Prompting is the process of giving specific instructions, questions, or examples to a Large Language Model (LLM) like ChatGPT to guide its output toward the desired goal.
In other words, its about how you are making conversation with an LLM.
Goal of Prompting
- To clarify the task for the AI.
- To control the format, tone, and depth of the output.
- To encourage reasoning or multi-step thinking.
- To reduce hallucination by narrowing the context.
| Type | Description | Example |
|---|---|---|
| Zero-Shot | No examples given | “Summarize this text.” |
| One-Shot | One example given | “Example: Dog → perro; Cat → ?” |
| Few-Shot | Multiple examples | “Translate the following… cat→chat, dog→chien…” |
| Chain-of-Thought | Ask to reason step by step | “Think step by step.” |
| Role-Based | Assign an identity | “You are a Python teacher.” |
| Self-Reflexive | Ask model to review itself | “Check and improve your answer.” |
Below are some examples , just for reference. I hope we are not moving to do a GridSearch to find which prompt works better ? Who Knows ???
1. Zero Shot Prompting
Ask the model to perform a task without prior examples.
Examples
- “Write a poem about deep learning.”
- “Summarize this paragraph in 2 lines.”
- “Explain quantum computing in simple terms.”

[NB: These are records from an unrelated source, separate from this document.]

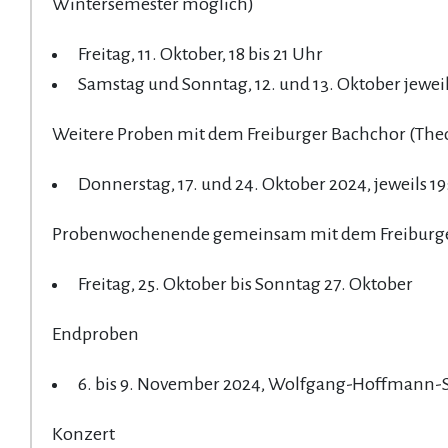
Wintersemester möglich)
Freitag, 11. Oktober, 18 bis 21 Uhr
Samstag und Sonntag, 12. und 13. Oktober jeweils
Weitere Proben mit dem Freiburger Bachchor (Theo
Donnerstag, 17. und 24. Oktober 2024, jeweils 19
Probenwochenende gemeinsam mit dem Freiburger
Freitag, 25. Oktober bis Sonntag 27. Oktober
Endproben
6. bis 9. November 2024, Wolfgang-Hoffmann-
Konzert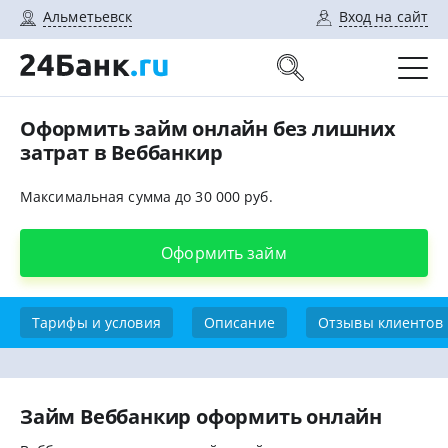
Альметьевск
Вход на сайт
Оформить займ онлайн без лишних
затрат в Веббанкир
Максимальная сумма до 30 000 руб.
Оформить займ
Тарифы и условия
Описание
Отзывы клиентов
Займ Веббанкир оформить онлайн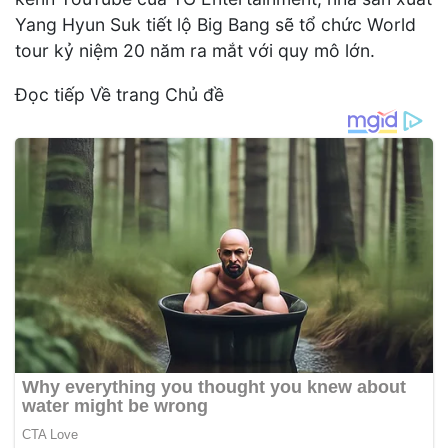
Yang Hyun Suk tiết lộ Big Bang sẽ tổ chức World
tour kỷ niệm 20 năm ra mắt với quy mô lớn.
Đọc tiếp Về trang Chủ đề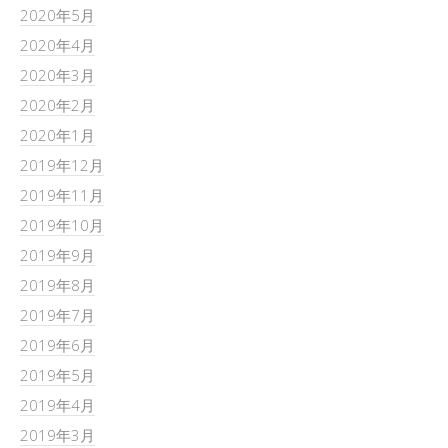
2020年5月
2020年4月
2020年3月
2020年2月
2020年1月
2019年12月
2019年11月
2019年10月
2019年9月
2019年8月
2019年7月
2019年6月
2019年5月
2019年4月
2019年3月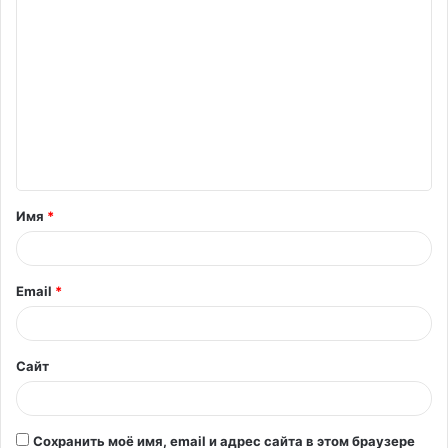
К
о
м
м
е
н
т
Имя
*
а
р
и
Email
*
й
*
Сайт
Сохранить моё имя, email и адрес сайта в этом браузере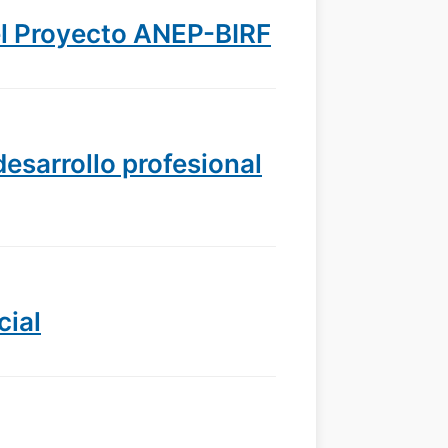
el Proyecto ANEP-BIRF
desarrollo profesional
cial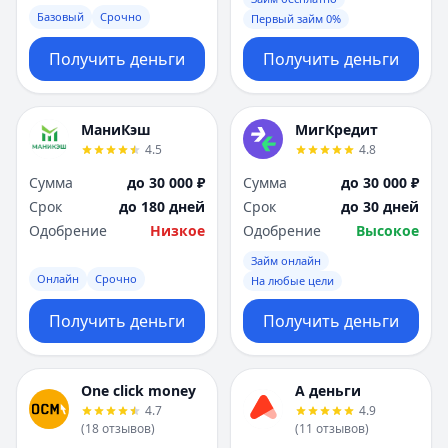
Базовый
Срочно
Первый займ 0%
Получить деньги
Получить деньги
МаниКэш
МигКредит
4.5
4.8
Сумма
до 30 000 ₽
Сумма
до 30 000 ₽
Срок
до 180 дней
Срок
до 30 дней
Одобрение
Низкое
Одобрение
Высокое
Займ онлайн
Онлайн
Срочно
На любые цели
Получить деньги
Получить деньги
One click money
А деньги
4.7
4.9
(
18
отзывов
)
(
11
отзывов
)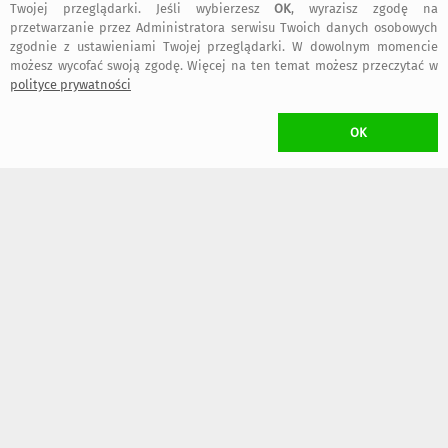
Twojej przeglądarki. Jeśli wybierzesz
OK
, wyrazisz zgodę na
96
96
,00 zł
,00 zł
przetwarzanie przez Administratora serwisu Twoich danych osobowych
zgodnie z ustawieniami Twojej przeglądarki. W dowolnym momencie
możesz wycofać swoją zgodę. Więcej na ten temat możesz przeczytać w
polityce prywatności
OK
227
96
,83 zł
,00 zł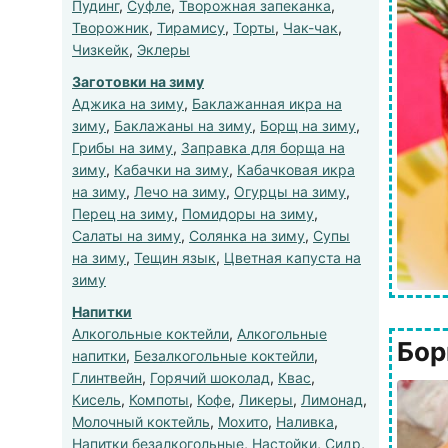
Пудинг
,
Суфле
,
Творожная запеканка
,
Творожник
,
Тирамису
,
Торты
,
Чак-чак
,
Чизкейк
,
Эклеры
Заготовки на зиму
Аджика на зиму
,
Баклажанная икра на
зиму
,
Баклажаны на зиму
,
Борщ на зиму
,
Грибы на зиму
,
Заправка для борща на
зиму
,
Кабачки на зиму
,
Кабачковая икра
на зиму
,
Лечо на зиму
,
Огурцы на зиму
,
Перец на зиму
,
Помидоры на зиму
,
Салаты на зиму
,
Солянка на зиму
,
Супы
на зиму
,
Тещин язык
,
Цветная капуста на
зиму
Напитки
Алкогольные коктейли
,
Алкогольные
Бор
напитки
,
Безалкогольные коктейли
,
Глинтвейн
,
Горячий шоколад
,
Квас
,
Кисель
,
Компоты
,
Кофе
,
Ликеры
,
Лимонад
,
Молочный коктейль
,
Мохито
,
Наливка
,
Напитки безалкогольные
,
Настойки
,
Сидр
,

- “Generate a SQL query to find all customers who made purchases in the last month.”
2. One-Shot Prompting
Provide one example to show the expected format.
Examples
- Example
Q: What is the capital of Japan?
A: Tokyo
Q: What is the capital of Italy? ➜ Output: Rome - Example
English → Spanish
cat → gato
dog → ? ➜ Output: perro - Example
Input: “Increase brightness”
Output: “Adjusting display to +10% brightness”
Input: “Lower volume” → ? ➜ Output: “Decreasing sound by 10%”
3. Few-Shot Prompting
Give multiple examples to teach the model a consistent pattern.
Examples
- Sentiment Classification
- “I love this movie!” → Positive“This is terrible.” → Negative“It’s okay, not great.” → Neutral“The acting was amazing!” → ?
- SQL Generation
- “List all employees.” →
SELECT * FROM employees;“ List all products.” →SELECT * FROM products;“List all customers.” → ?
SELECT * FROM customers; - “List all employees.” →
4. Chain-of-Thought Prompting (CoT)
Ask the model to think step by step before answering.
Examples
- “If 4 pens cost ₹20, how much do 10 pens cost? Think step by step.”
➜ Step: 1 pen = ₹5 → 10 × 5 = ₹50 - “Why does the sun appear red during sunset? Explain step by step.”
➜ Step 1: Sunlight passes through thicker atmosphere → Step 2: Blue light scatters → Step 3: Red light reaches eyes. - “You have 12 marbles, give 4 to a friend. How many left? Explain.”
➜ Step: 12 − 4 = 8 marbles.
5. ReAct Prompting (Reason + Act)
Combine reasoning and action explicitly.
Examples
- “You’re a travel planner. Think about ideal locations for a short vacation from Chennai. Then list 3 options.”
- “You are an SRE. Think about why the API latency is high. Then suggest 3 mitigation steps.”
- “You are a data analyst. Think about how to visualize daily user logins. Then produce the Matplotlib code.”
6. Self-Consistency Prompting
Ask for multiple reasoning paths to get the most reliable answer.
Examples
- “What is 25% of 160? Give 3 reasoning paths and pick the best.”
➜ All lead to 40. - “How many minutes in 3.5 hours? Solve in 2 ways and choose consistent.”
➜ 3.5×60 = 210. - “If the train leaves at 3 PM and travels 2.5 hours, what time will it reach?”
➜ 5:30 PM via all methods.
7. Socratic Prompting
Use a question-driven approach to guide understanding.
Examples:
- “What happens when we drop an object? Why? What is that force called?”
- “If databases use indexes, what is their purpose? How do they help?”
- “If a model overfits, what could that mean about its training data?”